"In a recent blog post, I described artificial intelligence as having a fragile mind. This is an important distinction as it's not fragile in the emotional sense, but structurally brittle. And while AI is capable of astonishing performance under familiar conditions, it is still prone to collapse when meaning is reframed outside the patterns it expects. Small changes can produce outsized failures because it does not experience meaning the way humans do."
"We infer intent across a wide variety of linguistic variations, from accents to incompleteness. In other words, we adapt and we fill gaps. We sense what is being asked even when it is not stated explicitly. Large language models, by contrast, are exquisitely sensitive to form. They excel when language behaves predictably and can falter when meaning is mathematically distributed rather than declared."
"Elizabeth Barrett Browning understood something about this long before machines entered the conversation. When she began her famous sonnet with the line, "How do I love thee? Let me count the ways," she offered a promise of structure. The sentence feels deliberate, almost analytical, as if love itself were about to be deconstructed and itemized. In Browning's poem, we trust the voice immediately because the language signals care and coherence, not calculation."

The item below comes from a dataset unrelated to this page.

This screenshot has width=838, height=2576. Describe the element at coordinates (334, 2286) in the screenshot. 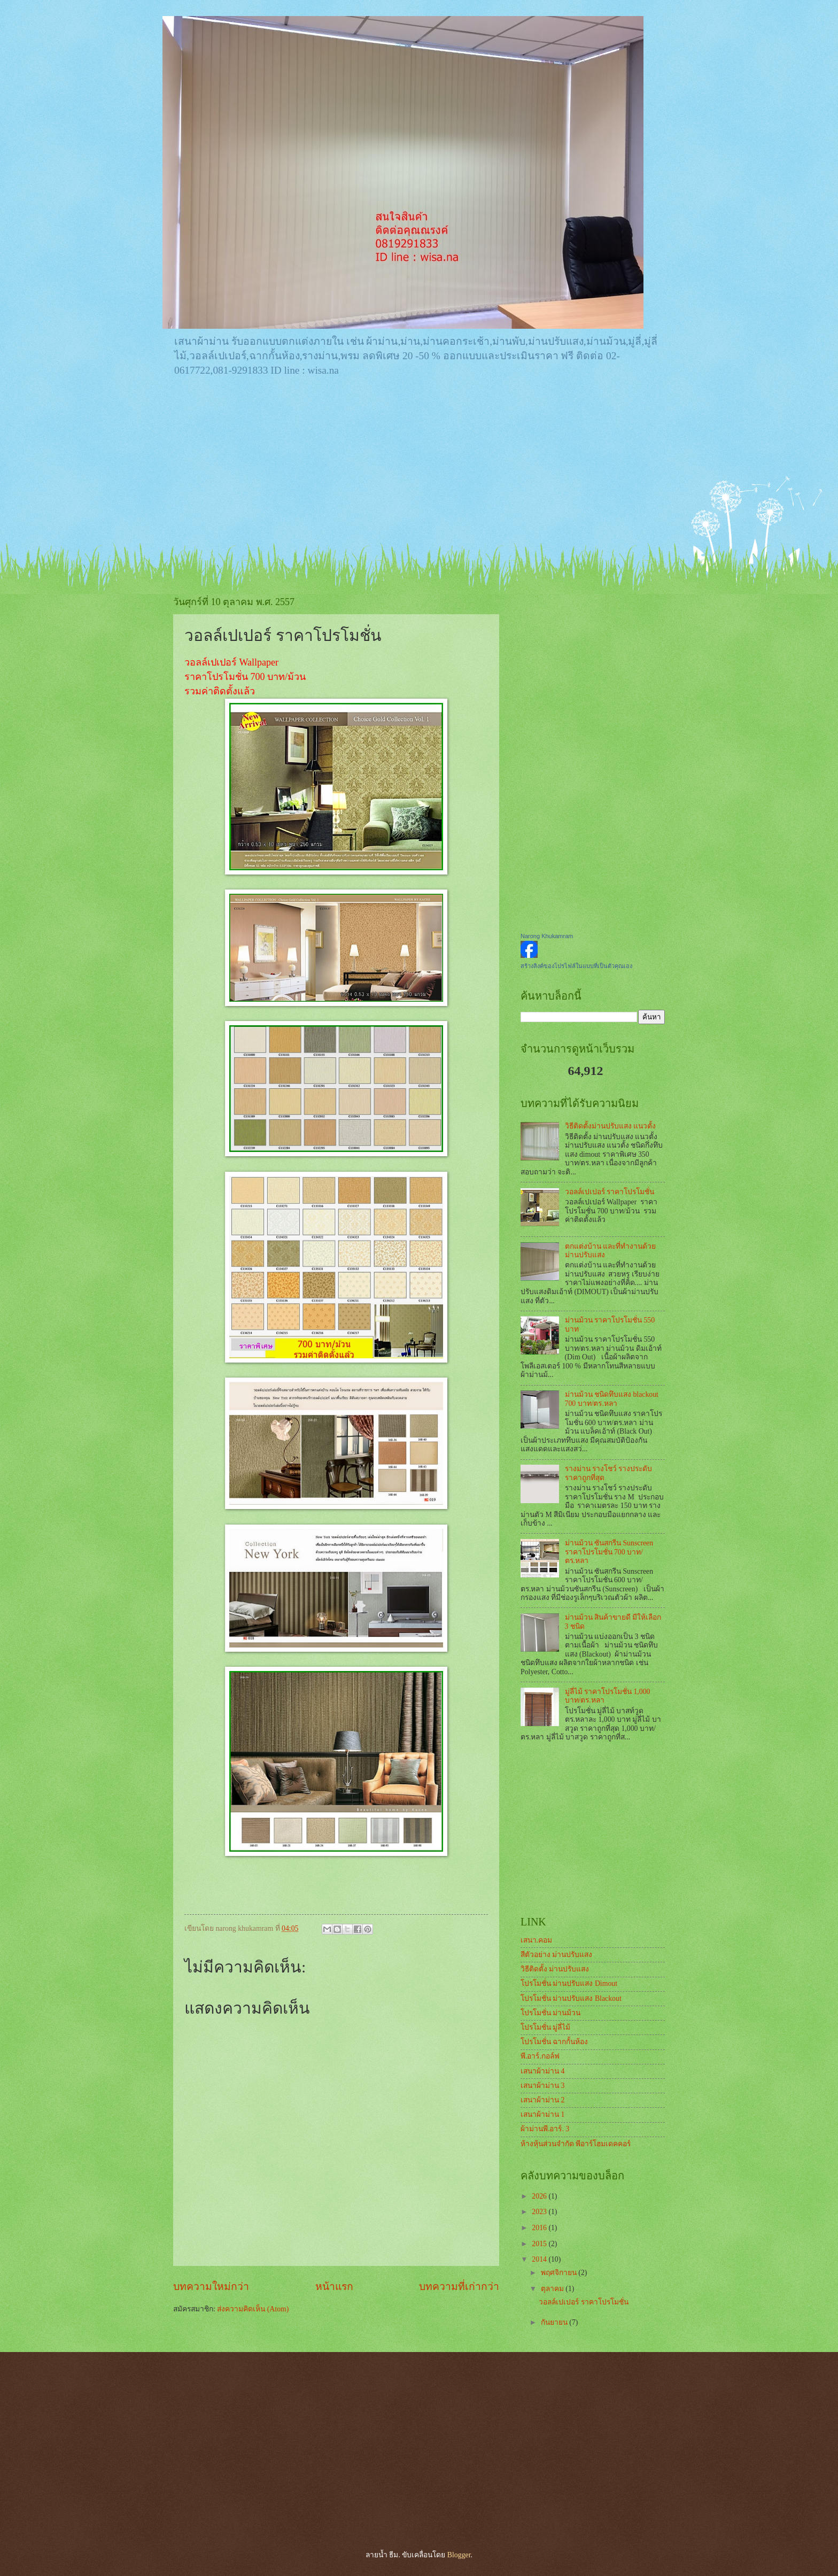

Artificial intelligence possesses a structurally brittle mind, performing well under familiar patterns but collapsing when meaning is reframed outside expected forms. Human cognition tolerates variation, inferring intent across accents, incompleteness, and other linguistic shifts. Large language models are exquisitely sensitive to form and excel when language behaves predictably; they falter when meaning is distributed across devices like metaphor and rhythm. Small changes can produce outsized failures. These differences affect trust, safety, and persuasion. Poetry and careful, elegant phrasing expose how machines read form while humans derive layered meaning beyond surface fluency.